RealmsのWebサイトからCreate DAOを選択すると、
Multi-Signature Wallet、 NFT Community DAO、Community Token DAOの3種類が挙げられています。先に述べました通り、日本の合同会社型DAOでは、NFTの発行が想定されているため、NFT Community DAOが候補となります。
この点、合同会社型DAOが特殊なのが、社員権NFTとガバナンスNFTの2つの種類のNFT保有者が投票権者となることです。
もっとも、RealmsのDocには、複数のCollectionに属するNFTが投票権を持つ設計が可能であると記載されています。
どうやって、これができるのかという問題意識を持ちながら、Devnet上で試してみました。
下記のように、最初にDAOを作る時は、一つのCollection NFTしか選択できませんでした。
それでもUIに従って進めてみると、とりあえず一つのCollectionに属するNFTホルダーが投票権を持つDAOを作成することができました。

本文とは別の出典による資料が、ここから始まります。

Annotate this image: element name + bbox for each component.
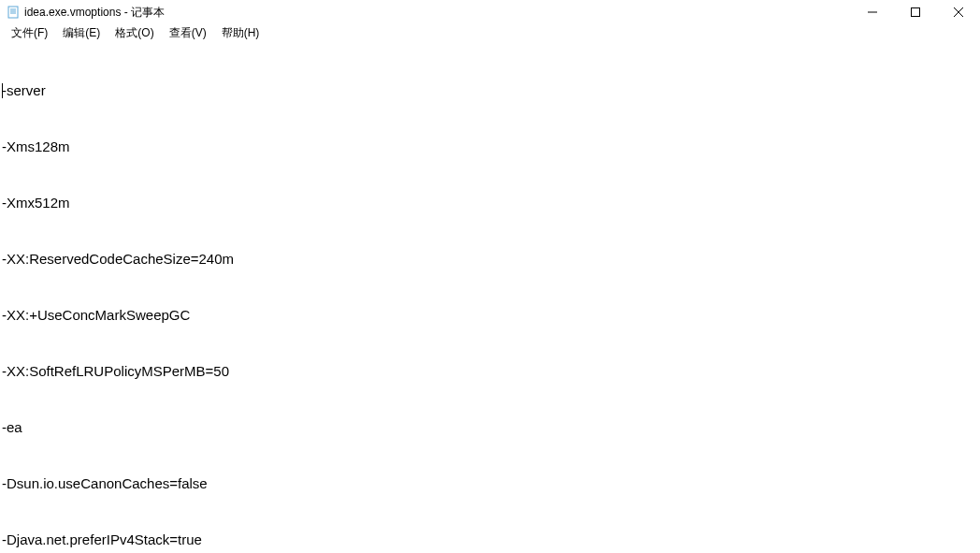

その後、DAOの管理画面を見ていると、もう一つのCollectionに属するNFTを投票権者として追加するというProposalが出せそうでした。
このトランザクションを出そうとすると、Webサイト上できるシュミレーションはOKだったのですが、ウォレットでは失敗の警告が出て、結局トランザクションは成功しませんでした。このエラーの原因は分からなかったです。
② ウォレット紛失等の場合の既存NFTの無効化と新規NFTの発行
上記1の②で、管理者による、ウォレットを紛失した場合の紛失ウォレット中の既存トークンの無効化や、新規NFTの発行が必要、と述べました。

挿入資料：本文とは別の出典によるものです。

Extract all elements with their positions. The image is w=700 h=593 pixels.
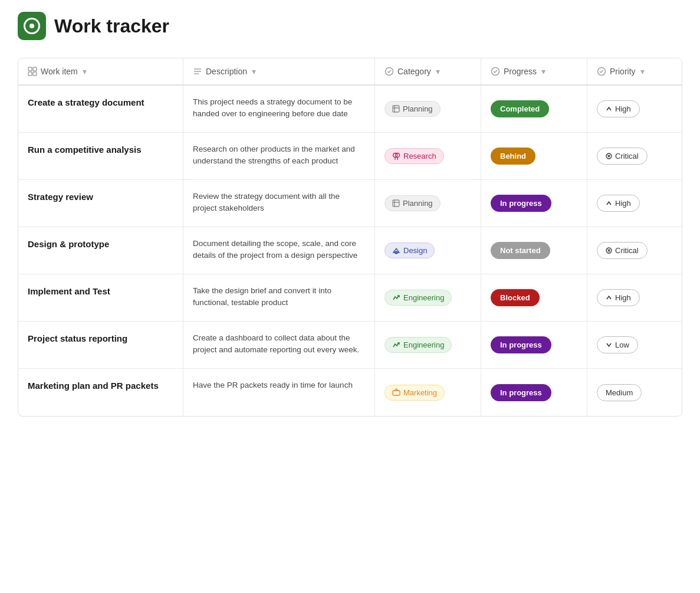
progress-label: Not started bbox=[500, 246, 541, 255]
progress-label: In progress bbox=[500, 340, 542, 349]
category-label: Marketing bbox=[403, 388, 437, 397]
progress-label: In progress bbox=[500, 199, 542, 208]
chevron-down-icon: ▾ bbox=[436, 67, 440, 76]
chevron-down-icon: ▾ bbox=[252, 67, 256, 76]
col-label-description: Description bbox=[206, 67, 247, 76]
table-row[interactable]: Marketing plan and PR packets Have the P… bbox=[18, 369, 682, 416]
description-cell: Document detailing the scope, scale, and… bbox=[183, 227, 375, 274]
description-text: This project needs a strategy document t… bbox=[193, 96, 365, 120]
col-label-progress: Progress bbox=[504, 67, 537, 76]
svg-rect-3 bbox=[33, 72, 37, 76]
progress-cell: Behind bbox=[481, 133, 587, 179]
work-item-cell: Create a strategy document bbox=[18, 86, 183, 132]
category-cell: Design bbox=[375, 227, 481, 274]
priority-cell: High bbox=[587, 86, 682, 132]
priority-cell: Medium bbox=[587, 369, 682, 416]
description-cell: Take the design brief and convert it int… bbox=[183, 274, 375, 321]
svg-rect-27 bbox=[393, 391, 400, 395]
priority-cell: Critical bbox=[587, 227, 682, 274]
category-badge: Engineering bbox=[384, 290, 452, 306]
table-row[interactable]: Run a competitive analysis Research on o… bbox=[18, 133, 682, 180]
priority-label: Low bbox=[615, 340, 629, 349]
col-header-progress[interactable]: Progress ▾ bbox=[481, 58, 587, 84]
category-label: Planning bbox=[403, 199, 433, 208]
app-logo bbox=[18, 12, 46, 40]
svg-rect-20 bbox=[393, 200, 399, 207]
app-header: Work tracker bbox=[0, 0, 700, 52]
category-cell: Marketing bbox=[375, 369, 481, 416]
category-badge: Planning bbox=[384, 195, 441, 211]
priority-cell: High bbox=[587, 180, 682, 227]
progress-cell: In progress bbox=[481, 369, 587, 416]
priority-badge: High bbox=[597, 100, 640, 117]
svg-rect-10 bbox=[393, 106, 399, 112]
progress-badge: In progress bbox=[491, 336, 551, 353]
col-label-priority: Priority bbox=[610, 67, 636, 76]
priority-cell: High bbox=[587, 274, 682, 321]
progress-badge: Blocked bbox=[491, 289, 540, 306]
progress-badge: In progress bbox=[491, 384, 551, 401]
category-label: Planning bbox=[403, 104, 433, 113]
chevron-down-icon: ▾ bbox=[83, 67, 87, 76]
description-cell: Research on other products in the market… bbox=[183, 133, 375, 179]
description-text: Research on other products in the market… bbox=[193, 143, 365, 168]
description-cell: Have the PR packets ready in time for la… bbox=[183, 369, 375, 416]
category-badge: Planning bbox=[384, 101, 441, 117]
table-header-row: Work item ▾ Description ▾ Category ▾ bbox=[18, 58, 682, 86]
category-cell: Engineering bbox=[375, 274, 481, 321]
progress-cell: Blocked bbox=[481, 274, 587, 321]
progress-cell: In progress bbox=[481, 180, 587, 227]
progress-label: In progress bbox=[500, 388, 542, 397]
table-row[interactable]: Design & prototype Document detailing th… bbox=[18, 227, 682, 274]
svg-rect-0 bbox=[28, 67, 32, 71]
work-item-cell: Design & prototype bbox=[18, 227, 183, 274]
work-item-title: Project status reporting bbox=[28, 333, 127, 343]
logo-ring bbox=[24, 18, 40, 34]
work-item-title: Run a competitive analysis bbox=[28, 145, 142, 155]
work-item-cell: Marketing plan and PR packets bbox=[18, 369, 183, 416]
col-label-category: Category bbox=[397, 67, 431, 76]
logo-dot bbox=[29, 24, 34, 28]
work-item-cell: Run a competitive analysis bbox=[18, 133, 183, 179]
col-header-description[interactable]: Description ▾ bbox=[183, 58, 375, 84]
priority-cell: Critical bbox=[587, 133, 682, 179]
table-row[interactable]: Create a strategy document This project … bbox=[18, 86, 682, 133]
work-tracker-table: Work item ▾ Description ▾ Category ▾ bbox=[18, 58, 682, 417]
progress-cell: Not started bbox=[481, 227, 587, 274]
priority-badge: High bbox=[597, 195, 640, 212]
work-item-cell: Implement and Test bbox=[18, 274, 183, 321]
description-text: Take the design brief and convert it int… bbox=[193, 285, 365, 309]
category-label: Design bbox=[403, 246, 427, 255]
work-item-cell: Project status reporting bbox=[18, 322, 183, 368]
progress-cell: Completed bbox=[481, 86, 587, 132]
table-row[interactable]: Implement and Test Take the design brief… bbox=[18, 274, 682, 322]
progress-label: Completed bbox=[500, 104, 540, 113]
progress-badge: Not started bbox=[491, 242, 550, 259]
app-title: Work tracker bbox=[54, 15, 169, 37]
priority-badge: Medium bbox=[597, 384, 642, 401]
col-header-priority[interactable]: Priority ▾ bbox=[587, 58, 682, 84]
priority-label: High bbox=[615, 104, 631, 113]
work-item-title: Marketing plan and PR packets bbox=[28, 381, 159, 391]
col-header-category[interactable]: Category ▾ bbox=[375, 58, 481, 84]
category-cell: Engineering bbox=[375, 322, 481, 368]
description-cell: Create a dashboard to collect data about… bbox=[183, 322, 375, 368]
category-label: Research bbox=[403, 152, 436, 160]
category-cell: Planning bbox=[375, 180, 481, 227]
check-circle-icon bbox=[597, 67, 606, 76]
description-text: Document detailing the scope, scale, and… bbox=[193, 238, 365, 262]
category-cell: Research bbox=[375, 133, 481, 179]
progress-cell: In progress bbox=[481, 322, 587, 368]
chevron-down-icon: ▾ bbox=[640, 67, 645, 76]
description-text: Have the PR packets ready in time for la… bbox=[193, 379, 353, 391]
table-row[interactable]: Strategy review Review the strategy docu… bbox=[18, 180, 682, 227]
category-label: Engineering bbox=[403, 340, 444, 349]
priority-label: High bbox=[615, 199, 631, 208]
progress-badge: Completed bbox=[491, 100, 549, 117]
table-row[interactable]: Project status reporting Create a dashbo… bbox=[18, 322, 682, 369]
svg-rect-1 bbox=[33, 67, 37, 71]
priority-badge: High bbox=[597, 289, 640, 306]
col-header-work-item[interactable]: Work item ▾ bbox=[18, 58, 183, 84]
priority-label: Critical bbox=[615, 246, 639, 255]
progress-badge: Behind bbox=[491, 148, 535, 165]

これを達成するために、MetaplexのVerifyの機能は便利に使えそうです。すなわち、NFTをBurnしなくても、Verifyの取り消しであるUnverifyをすることでNFTをDAOの文脈で無効化することができ、また、新しく作成したNFTをVerifyすることで新規発行を行うことができます。これらを行う権限を持つCollection NFTのAuthorityは強力ですので、合同会社型DAOにおいては、複数の業務執行社員のマルチシグで管理することになりそうです。
③ 小括
基本的にはMetaplexとRealmsの機能を組み合わせれば合同会社型DAOに対応できそうではあります。
ただ、UIは日本人やクリプトには詳しくない方にとって決して使いやすいものではないので、特に、MetaplexやRealmsから支援が受けられるのであれば、合同会社型DAO向けのUIを作るというアイディアはあるのかもしれません。また、RealmsのコントラクトにはPluginを足せるようになっているので、必要になればコントラクトレベルでの調整も可能かもしれません。

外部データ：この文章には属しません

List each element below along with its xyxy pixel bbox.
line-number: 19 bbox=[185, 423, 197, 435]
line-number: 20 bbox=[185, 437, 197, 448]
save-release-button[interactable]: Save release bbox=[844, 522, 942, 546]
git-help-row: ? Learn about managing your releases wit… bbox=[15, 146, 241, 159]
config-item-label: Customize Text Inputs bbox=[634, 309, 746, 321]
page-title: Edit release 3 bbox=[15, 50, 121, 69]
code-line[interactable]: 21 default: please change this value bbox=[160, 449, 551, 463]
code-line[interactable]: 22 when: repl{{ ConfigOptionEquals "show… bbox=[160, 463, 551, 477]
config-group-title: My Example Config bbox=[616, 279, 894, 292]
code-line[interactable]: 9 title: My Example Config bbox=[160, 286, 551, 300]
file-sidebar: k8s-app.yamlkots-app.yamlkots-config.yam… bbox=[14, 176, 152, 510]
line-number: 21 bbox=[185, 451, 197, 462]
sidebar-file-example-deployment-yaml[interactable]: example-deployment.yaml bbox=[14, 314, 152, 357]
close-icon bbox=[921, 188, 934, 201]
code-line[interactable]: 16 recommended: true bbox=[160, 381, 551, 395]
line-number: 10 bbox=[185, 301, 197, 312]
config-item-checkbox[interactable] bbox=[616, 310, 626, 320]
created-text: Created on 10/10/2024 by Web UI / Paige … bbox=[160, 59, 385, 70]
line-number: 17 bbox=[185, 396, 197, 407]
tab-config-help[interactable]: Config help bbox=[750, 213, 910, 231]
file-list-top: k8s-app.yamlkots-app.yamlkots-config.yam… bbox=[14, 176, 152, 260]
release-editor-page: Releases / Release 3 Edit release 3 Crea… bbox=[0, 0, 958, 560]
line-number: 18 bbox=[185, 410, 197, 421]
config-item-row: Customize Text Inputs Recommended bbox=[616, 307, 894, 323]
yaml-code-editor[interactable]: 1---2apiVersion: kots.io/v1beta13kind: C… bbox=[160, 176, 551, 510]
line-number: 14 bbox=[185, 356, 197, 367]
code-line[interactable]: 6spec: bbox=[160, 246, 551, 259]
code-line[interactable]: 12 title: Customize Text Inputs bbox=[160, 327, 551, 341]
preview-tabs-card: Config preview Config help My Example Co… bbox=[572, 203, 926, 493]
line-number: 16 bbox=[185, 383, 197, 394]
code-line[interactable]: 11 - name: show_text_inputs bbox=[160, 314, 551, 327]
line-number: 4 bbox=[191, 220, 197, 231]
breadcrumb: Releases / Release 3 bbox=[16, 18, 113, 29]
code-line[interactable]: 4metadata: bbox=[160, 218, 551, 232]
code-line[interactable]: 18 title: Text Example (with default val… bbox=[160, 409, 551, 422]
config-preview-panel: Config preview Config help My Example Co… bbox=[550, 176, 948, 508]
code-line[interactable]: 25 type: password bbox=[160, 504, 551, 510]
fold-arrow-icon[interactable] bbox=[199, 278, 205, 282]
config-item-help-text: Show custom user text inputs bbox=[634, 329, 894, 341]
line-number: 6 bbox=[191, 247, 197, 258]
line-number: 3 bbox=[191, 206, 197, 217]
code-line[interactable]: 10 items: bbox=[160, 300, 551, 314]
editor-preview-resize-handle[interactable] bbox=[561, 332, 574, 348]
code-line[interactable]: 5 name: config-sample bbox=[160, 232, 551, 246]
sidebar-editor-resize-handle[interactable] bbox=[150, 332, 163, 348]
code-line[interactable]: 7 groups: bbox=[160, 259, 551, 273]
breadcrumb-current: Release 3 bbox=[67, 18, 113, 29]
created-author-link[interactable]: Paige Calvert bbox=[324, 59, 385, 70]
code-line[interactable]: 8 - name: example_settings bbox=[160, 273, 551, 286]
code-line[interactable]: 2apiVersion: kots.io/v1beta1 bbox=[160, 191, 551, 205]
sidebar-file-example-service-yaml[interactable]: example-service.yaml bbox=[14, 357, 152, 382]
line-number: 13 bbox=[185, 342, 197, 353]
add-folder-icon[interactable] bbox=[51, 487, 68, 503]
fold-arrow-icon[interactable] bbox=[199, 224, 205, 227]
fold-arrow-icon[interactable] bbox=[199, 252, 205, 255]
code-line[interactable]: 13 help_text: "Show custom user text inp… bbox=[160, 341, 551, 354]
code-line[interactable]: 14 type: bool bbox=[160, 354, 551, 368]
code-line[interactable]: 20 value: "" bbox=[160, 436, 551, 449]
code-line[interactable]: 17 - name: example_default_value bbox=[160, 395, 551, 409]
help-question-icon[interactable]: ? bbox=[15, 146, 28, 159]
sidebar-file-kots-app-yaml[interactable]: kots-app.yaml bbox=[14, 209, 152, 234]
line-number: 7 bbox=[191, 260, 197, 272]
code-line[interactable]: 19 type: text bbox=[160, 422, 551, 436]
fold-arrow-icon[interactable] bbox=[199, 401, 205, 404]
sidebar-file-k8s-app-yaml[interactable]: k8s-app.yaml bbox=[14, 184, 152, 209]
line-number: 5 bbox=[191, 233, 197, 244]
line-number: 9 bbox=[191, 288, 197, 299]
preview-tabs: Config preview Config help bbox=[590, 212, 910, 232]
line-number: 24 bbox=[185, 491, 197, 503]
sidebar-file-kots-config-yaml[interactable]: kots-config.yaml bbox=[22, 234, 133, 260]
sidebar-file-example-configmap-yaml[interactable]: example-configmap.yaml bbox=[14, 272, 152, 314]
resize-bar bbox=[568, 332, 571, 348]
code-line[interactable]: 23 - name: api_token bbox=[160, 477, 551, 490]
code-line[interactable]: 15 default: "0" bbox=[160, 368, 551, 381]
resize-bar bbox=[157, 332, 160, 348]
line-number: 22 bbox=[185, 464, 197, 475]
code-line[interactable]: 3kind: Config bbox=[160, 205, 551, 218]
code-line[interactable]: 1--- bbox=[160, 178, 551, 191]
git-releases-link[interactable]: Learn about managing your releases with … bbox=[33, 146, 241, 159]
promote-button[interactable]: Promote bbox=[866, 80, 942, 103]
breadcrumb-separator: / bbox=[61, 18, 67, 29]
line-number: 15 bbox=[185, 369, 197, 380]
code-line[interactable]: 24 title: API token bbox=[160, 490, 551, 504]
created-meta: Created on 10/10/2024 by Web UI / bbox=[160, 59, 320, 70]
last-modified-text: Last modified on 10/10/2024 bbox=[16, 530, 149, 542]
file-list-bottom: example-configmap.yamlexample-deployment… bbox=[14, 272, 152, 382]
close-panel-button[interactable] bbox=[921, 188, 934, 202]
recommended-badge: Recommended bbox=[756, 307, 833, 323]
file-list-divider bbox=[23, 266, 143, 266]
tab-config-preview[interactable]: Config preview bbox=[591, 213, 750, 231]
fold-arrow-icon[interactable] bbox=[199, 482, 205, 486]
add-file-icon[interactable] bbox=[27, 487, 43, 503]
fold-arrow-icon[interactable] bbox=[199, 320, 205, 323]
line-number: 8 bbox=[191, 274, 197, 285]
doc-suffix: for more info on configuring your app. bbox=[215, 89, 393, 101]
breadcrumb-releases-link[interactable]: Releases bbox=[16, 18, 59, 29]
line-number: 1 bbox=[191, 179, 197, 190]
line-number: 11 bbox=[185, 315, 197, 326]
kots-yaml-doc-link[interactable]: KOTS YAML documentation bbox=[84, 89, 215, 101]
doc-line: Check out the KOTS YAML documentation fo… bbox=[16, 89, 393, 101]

3. 合同会社型DAOについての感想とDAOについて最近考えていること
いろんな私の知らない需要もあるのだろうとは思いますが、私は、合同会社型DAOについて以下のような印象を持っています。
① 日本の地域社会コミュニティーの活性化に有効に使える場合がある。
② 他方、海外へ社員権トークンを販売することの適法性が法律面でクリアにならないことから、国際的に広げていこうとするプロジェクトにとっては使いずらい面もある。
③ 社員に、出資額元本まで配当できることが目玉であるが、それっていつも重要なのだろうか。いずれにしても、出資額の全額が返ってこない可能性は高いと思われ、ダウンサイドリスクが気になるのであれば合同会社型DAOに出資しないと思う。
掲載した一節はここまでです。